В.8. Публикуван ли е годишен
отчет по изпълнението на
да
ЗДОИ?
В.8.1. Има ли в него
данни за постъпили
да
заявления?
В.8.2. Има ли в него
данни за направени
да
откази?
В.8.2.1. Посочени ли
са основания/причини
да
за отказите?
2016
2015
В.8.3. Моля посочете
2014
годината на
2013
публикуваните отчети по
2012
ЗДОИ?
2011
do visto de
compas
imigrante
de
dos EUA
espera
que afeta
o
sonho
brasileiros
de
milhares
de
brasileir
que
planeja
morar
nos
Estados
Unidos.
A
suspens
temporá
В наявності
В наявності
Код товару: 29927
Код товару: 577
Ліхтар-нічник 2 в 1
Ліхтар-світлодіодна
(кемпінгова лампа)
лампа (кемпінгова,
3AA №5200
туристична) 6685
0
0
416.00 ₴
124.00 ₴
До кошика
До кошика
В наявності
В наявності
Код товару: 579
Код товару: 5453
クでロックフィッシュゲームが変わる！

...

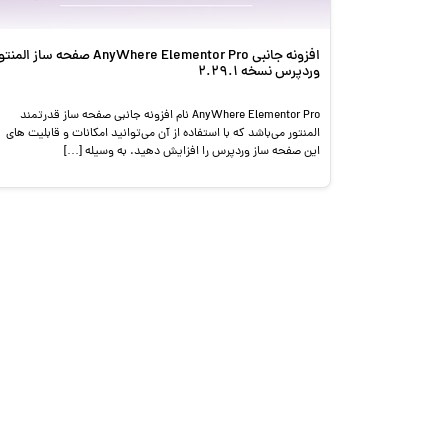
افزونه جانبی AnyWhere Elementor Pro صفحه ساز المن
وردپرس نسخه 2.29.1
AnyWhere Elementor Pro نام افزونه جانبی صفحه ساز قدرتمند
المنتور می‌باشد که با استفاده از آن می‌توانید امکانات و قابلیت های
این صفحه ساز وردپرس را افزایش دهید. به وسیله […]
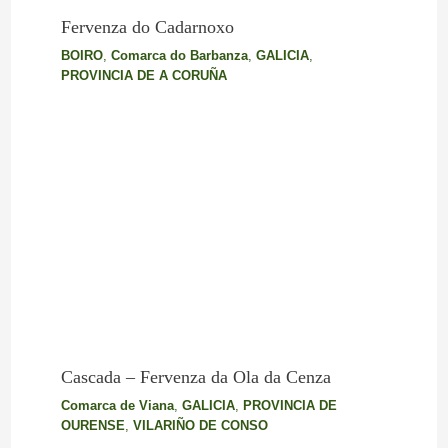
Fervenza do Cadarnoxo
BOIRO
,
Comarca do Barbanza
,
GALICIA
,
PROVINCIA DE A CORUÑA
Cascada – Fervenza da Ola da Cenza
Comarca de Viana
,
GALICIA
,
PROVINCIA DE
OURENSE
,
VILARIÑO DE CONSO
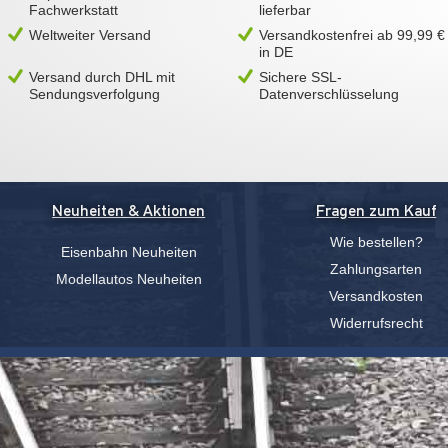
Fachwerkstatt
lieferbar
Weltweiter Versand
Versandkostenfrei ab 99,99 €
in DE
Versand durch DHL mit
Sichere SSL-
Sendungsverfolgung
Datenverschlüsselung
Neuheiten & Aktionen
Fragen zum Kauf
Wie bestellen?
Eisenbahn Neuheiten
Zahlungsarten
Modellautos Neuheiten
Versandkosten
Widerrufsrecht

Your goal
Every line above that holds the string "кемпінгова" should be copied into the answer.

Expected output
(кемпінгова лампа)
лампа (кемпінгова,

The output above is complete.